Citizen Voices / News

Journalism isn’t entirely dead.

Rhodes University first year journalism student, Jomiro Eming, won a chance of a life-time to attend the Future NEWS Conference hosted in Edinburgh, Scotland. Our reporter, Shannon Frost, spoke with Jomiro on this incredible experience

He says he isn’t usually into name dropping but get ready to take these journalistic big weights in:

Reuters Managing Editor, Paul Ingrassia.

BBC’s Douglas Fraser

The Herald Editor, Magnus Llewellin.

DC Thomson’s Donald Martin.

Former Al-Jazeera reporter and foreign correspondent, Sue Turton.

STV’s Donald MacDonald.

CNN’s Greg Beitchman.

These are just a few of the prestigious journalists Rhodes University first year, Jomiro Eming, met in Edinburgh, Scotland.

Future NEWS is a three-day event on 4, 5 and 6 September 2015 that brought together more than 100 young people from across the world.

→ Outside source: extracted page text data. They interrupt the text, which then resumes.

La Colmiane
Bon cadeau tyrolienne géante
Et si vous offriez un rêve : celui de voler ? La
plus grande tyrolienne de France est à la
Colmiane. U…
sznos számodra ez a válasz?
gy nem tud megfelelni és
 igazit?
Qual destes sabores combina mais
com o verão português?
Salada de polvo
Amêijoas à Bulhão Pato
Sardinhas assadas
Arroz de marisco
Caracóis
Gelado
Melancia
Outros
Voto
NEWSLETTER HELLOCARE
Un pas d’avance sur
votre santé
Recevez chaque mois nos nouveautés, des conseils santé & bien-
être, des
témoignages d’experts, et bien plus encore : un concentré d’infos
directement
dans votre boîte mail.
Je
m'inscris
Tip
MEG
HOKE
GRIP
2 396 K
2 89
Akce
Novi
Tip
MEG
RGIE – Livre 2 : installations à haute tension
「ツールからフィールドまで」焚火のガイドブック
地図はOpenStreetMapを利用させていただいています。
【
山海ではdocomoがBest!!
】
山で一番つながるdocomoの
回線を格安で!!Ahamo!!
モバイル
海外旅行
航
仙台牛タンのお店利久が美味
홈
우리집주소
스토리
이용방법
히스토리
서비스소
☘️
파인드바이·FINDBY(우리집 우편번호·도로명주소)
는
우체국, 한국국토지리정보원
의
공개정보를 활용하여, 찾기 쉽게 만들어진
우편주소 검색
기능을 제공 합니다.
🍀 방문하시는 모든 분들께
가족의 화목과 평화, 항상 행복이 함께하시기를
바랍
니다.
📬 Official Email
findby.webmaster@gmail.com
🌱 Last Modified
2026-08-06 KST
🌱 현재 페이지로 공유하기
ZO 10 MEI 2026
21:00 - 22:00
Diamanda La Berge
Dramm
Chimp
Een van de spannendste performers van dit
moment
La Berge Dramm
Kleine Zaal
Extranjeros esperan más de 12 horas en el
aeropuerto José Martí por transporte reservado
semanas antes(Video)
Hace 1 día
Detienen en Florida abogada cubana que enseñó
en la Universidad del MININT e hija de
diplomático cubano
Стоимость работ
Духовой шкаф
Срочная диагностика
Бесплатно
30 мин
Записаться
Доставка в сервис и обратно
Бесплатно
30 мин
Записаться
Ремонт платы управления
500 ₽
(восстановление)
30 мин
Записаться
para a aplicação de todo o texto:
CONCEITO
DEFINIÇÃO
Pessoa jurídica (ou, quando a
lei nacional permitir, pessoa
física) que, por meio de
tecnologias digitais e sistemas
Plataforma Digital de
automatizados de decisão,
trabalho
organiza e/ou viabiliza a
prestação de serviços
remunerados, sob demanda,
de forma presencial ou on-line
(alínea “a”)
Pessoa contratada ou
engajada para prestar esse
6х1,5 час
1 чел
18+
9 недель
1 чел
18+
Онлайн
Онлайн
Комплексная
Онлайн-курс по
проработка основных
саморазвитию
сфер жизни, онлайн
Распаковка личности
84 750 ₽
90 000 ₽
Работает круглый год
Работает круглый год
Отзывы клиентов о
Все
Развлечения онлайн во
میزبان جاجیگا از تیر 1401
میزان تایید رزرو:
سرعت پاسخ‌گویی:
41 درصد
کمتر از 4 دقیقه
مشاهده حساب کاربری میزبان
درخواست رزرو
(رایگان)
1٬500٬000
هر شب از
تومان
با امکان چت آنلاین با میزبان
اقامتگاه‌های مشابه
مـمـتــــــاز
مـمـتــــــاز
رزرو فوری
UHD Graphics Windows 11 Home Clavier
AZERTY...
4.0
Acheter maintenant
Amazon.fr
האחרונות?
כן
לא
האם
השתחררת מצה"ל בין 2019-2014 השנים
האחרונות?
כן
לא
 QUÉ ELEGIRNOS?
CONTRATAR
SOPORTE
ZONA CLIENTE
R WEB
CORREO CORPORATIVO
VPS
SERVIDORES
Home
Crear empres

British Council, in partnership with UK media and UK schools of journalism, offered undergraduates the chance to go to Edinburgh in September for the Future NEWS Conference. So when Rhodes University’s own Jomiro received the competition entry invitation in his email inbox 24 hours before the deadline, he hustled. “I wrote the 500 word motivation in like an hour on a complete whim,” he grinned in disbelief.

Photo: Jomiro Eming.

Inside the Scottish Parliament where conference was held. Photo: Jomiro Eming.

Jomiro’s days were filled with interactive Q&As, exclusive masterclasses, practical workshops and drinking hot coffee with speakers from the morning seminars. He met undergraduates from Brazil, Egypt, Mauritius and 16 other nations that he describes as “the most exciting result of the conference as a whole”.

Jomiro relives his Edinburgh experience by reflecting on what he learned from his mentors. “I realised something important: the perception that ‘journalism is dying’ is not entirely true, and the move of journalism from print to online doesn’t have to be a bad thing. It’s simply a case of adapting…” Jomiro labels these inside thoughts as “pearls of wisdom” and continues to dote on the acuity. “I was also implored to never be complacent and to make our audience’s individuality the core of our agendas”.

British Council South Africa

Yogi Shoba, Veronica Boyi, Jomiro Eming, and Jessie Clark-McCleod attending the Future NEWS Conference 2015. Photo: British Council South Africa

CNN’s Greg Beitchman left Jomiro and his fellow undergrads with this advice: “disruption is inevitable…deal with it, and make it work. It can be a slow process, but now is the time to be fast. You can do it.”